An analogue that might describe the phenomena that Grosz calls a “nick,” and that presents a metaphorically opposing view, can be found by thinking about processing power, or speed.  Let’s say that in our story our main character is a robot that has attained sentience: she is just like a human in all of the necessary systemic connections, only she is able to process the data that she apprehends at speeds far faster than her flesh and blood creators.  One day she goes for a walk, when at a particularly busy intersection of the vast and technologically advanced metropolis in which she lives she hears the horn of a large truck honking frantically.  Her cybernetically improved neck swivels her face in the direction of the sound and the beautiful brass gears of her impressive CPU shift into high gear: she sees three men, standing on three opposite corners, two are pointing towards a large red truck that is coming from the north (one with his left hand one with his right hand), while with their opposite hands they are waving frantically in the direction of three people who are spread out at various distances along a sidewalk (almost immediately she calculates the ranked probability of to whom the men are waving).  There are six other vehicles, five pedestrians, four sets of streetlights, three quadrupedal quasi-domesticated canines, eight buildings, and ten tree-like obstacles in the immediate vicinity, and an exponentially multiplying number of possible outcomes and explanations for the scene as it unfolds.  It might seem that the above scenario violates anything like an inquiry that is interested in any intents or purposes, and we might object, like Howard the hard-nosed engineer did, that no one will ever be able to think that fast so it’s useless to even think about.  But think about the simple linguistic difference between a surprised robot and a surprised human who were later asked to give a statement to an officer of the peace.

Robot:

I heard the honking of a truck’s horn, and when I looked up there were three men, standing on three opposite corners, two were pointing towards a large red truck that was coming from the north (one with his left hand one with his right hand), while with their opposite hands they are waving frantically in the direction of three young people who are spread out at various distances along a sidewalk. There were also six other vehicles, five pedestrians, and three dogs that were actually in the road.

Human:

I heard a horn, and I looked up, and there were people waving and yelling, and these dogs were barking.
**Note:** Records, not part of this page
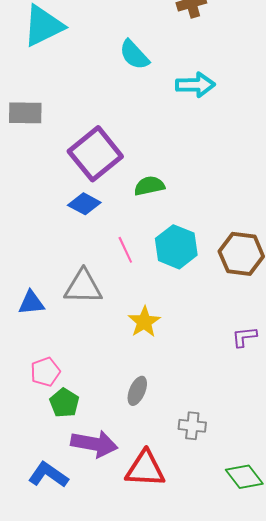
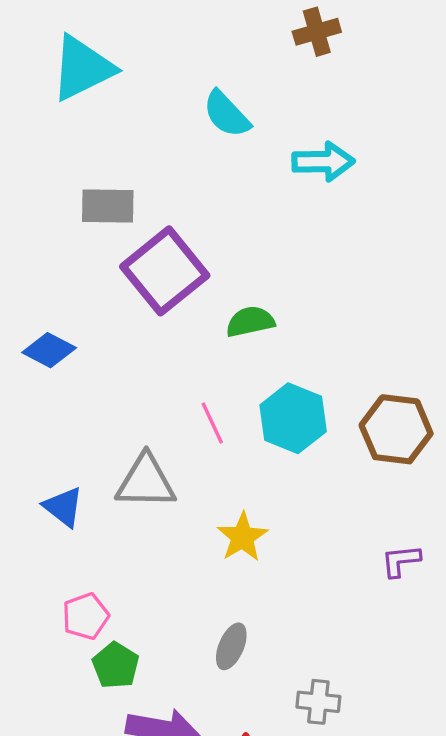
gray rectangle: (25, 113) -> (108, 206), moved
blue diamond: (84, 204) -> (49, 350), moved
blue triangle: (31, 303) -> (63, 507), turned 44

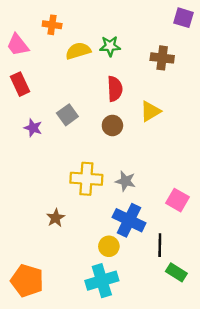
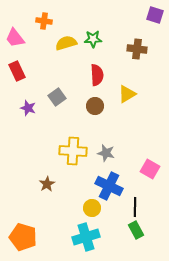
green rectangle: (176, 272) -> (136, 230), moved, turned 30

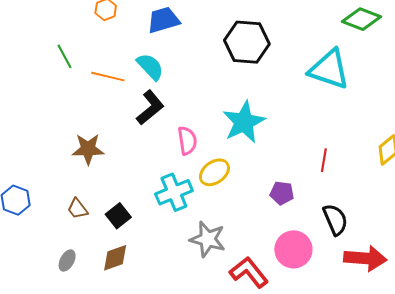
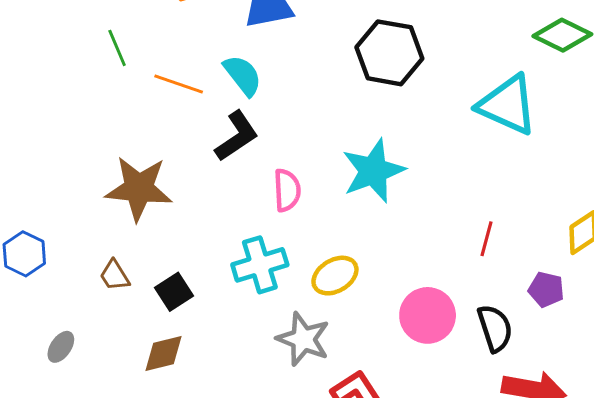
brown star: (88, 149) -> (139, 188), size x1.4
yellow ellipse: (214, 172) -> (335, 276), moved
purple pentagon: (282, 193) -> (546, 289), moved
pink circle: (293, 249) -> (428, 315), moved
gray ellipse: (67, 261) -> (61, 347), moved

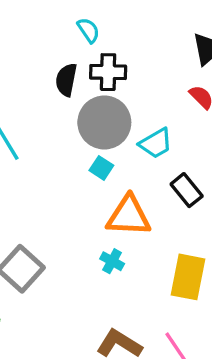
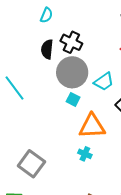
cyan semicircle: (88, 30) -> (46, 15), moved, turned 63
black cross: (108, 72) -> (71, 42), turned 30

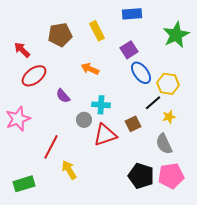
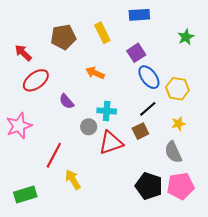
green star: (176, 35) -> (186, 37), size x0.6
black line: (153, 103) -> (148, 109), moved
What the nick of the surprised robot would look like on a timeline, then, would be more like a balloon-like growth (fig. 1), and the story of the robot’s morning would be a dot at which she woke up, a straight line when she was walking to work, and then the bulb, wherein all the text that processed all that happened filled out the moment of being greatly aware of time via the events that unfolded before her, and would return back to a straight line once she recorded her statement and trotted duly off to perform the labor that humans were increasingly shunning, where there would be another dot.  Language, then, has the capability to conceptually – not actually – mimic the acceleration of processing data, an analogue to becoming more aware of something as it happens “in time.”  What this suggests, I hope, is that it is possible to think of or about time in moments other than these so-called “nicks.”